[Collected data]
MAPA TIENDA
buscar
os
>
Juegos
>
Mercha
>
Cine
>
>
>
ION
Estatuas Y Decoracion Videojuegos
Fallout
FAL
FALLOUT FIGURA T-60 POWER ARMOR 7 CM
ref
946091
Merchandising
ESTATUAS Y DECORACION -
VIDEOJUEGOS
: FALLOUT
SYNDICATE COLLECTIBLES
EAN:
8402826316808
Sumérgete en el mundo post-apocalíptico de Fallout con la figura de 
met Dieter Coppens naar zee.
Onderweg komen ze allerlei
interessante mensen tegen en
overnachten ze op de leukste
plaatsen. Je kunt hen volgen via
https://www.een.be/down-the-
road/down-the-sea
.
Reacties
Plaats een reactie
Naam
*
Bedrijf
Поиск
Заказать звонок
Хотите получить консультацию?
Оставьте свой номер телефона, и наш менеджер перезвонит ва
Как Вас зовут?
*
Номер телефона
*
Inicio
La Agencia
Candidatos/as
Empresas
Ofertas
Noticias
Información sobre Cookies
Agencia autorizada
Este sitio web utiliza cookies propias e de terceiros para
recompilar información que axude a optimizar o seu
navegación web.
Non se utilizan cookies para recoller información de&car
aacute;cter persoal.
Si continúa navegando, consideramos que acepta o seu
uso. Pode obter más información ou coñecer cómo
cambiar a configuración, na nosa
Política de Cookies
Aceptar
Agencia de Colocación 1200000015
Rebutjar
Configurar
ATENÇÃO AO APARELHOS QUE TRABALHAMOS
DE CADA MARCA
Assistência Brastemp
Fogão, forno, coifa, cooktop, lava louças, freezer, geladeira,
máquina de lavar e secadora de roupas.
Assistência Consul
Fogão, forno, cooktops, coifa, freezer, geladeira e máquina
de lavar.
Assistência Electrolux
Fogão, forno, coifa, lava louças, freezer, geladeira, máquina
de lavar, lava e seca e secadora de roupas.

**TASK STATEMENT:** Type the data out again, exactly.

**REPLY TO THE EXERCISE:**
MAPA TIENDA
buscar
os
>
Juegos
>
Mercha
>
Cine
>
>
>
ION
Estatuas Y Decoracion Videojuegos
Fallout
FAL
FALLOUT FIGURA T-60 POWER ARMOR 7 CM
ref
946091
Merchandising
ESTATUAS Y DECORACION -
VIDEOJUEGOS
: FALLOUT
SYNDICATE COLLECTIBLES
EAN:
8402826316808
Sumérgete en el mundo post-apocalíptico de Fallout con la figura de 
met Dieter Coppens naar zee.
Onderweg komen ze allerlei
interessante mensen tegen en
overnachten ze op de leukste
plaatsen. Je kunt hen volgen via
https://www.een.be/down-the-
road/down-the-sea
.
Reacties
Plaats een reactie
Naam
*
Bedrijf
Поиск
Заказать звонок
Хотите получить консультацию?
Оставьте свой номер телефона, и наш менеджер перезвонит ва
Как Вас зовут?
*
Номер телефона
*
Inicio
La Agencia
Candidatos/as
Empresas
Ofertas
Noticias
Información sobre Cookies
Agencia autorizada
Este sitio web utiliza cookies propias e de terceiros para
recompilar información que axude a optimizar o seu
navegación web.
Non se utilizan cookies para recoller información de&car
aacute;cter persoal.
Si continúa navegando, consideramos que acepta o seu
uso. Pode obter más información ou coñecer cómo
cambiar a configuración, na nosa
Política de Cookies
Aceptar
Agencia de Colocación 1200000015
Rebutjar
Configurar
ATENÇÃO AO APARELHOS QUE TRABALHAMOS
DE CADA MARCA
Assistência Brastemp
Fogão, forno, coifa, cooktop, lava louças, freezer, geladeira,
máquina de lavar e secadora de roupas.
Assistência Consul
Fogão, forno, cooktops, coifa, freezer, geladeira e máquina
de lavar.
Assistência Electrolux
Fogão, forno, coifa, lava louças, freezer, geladeira, máquina
de lavar, lava e seca e secadora de roupas.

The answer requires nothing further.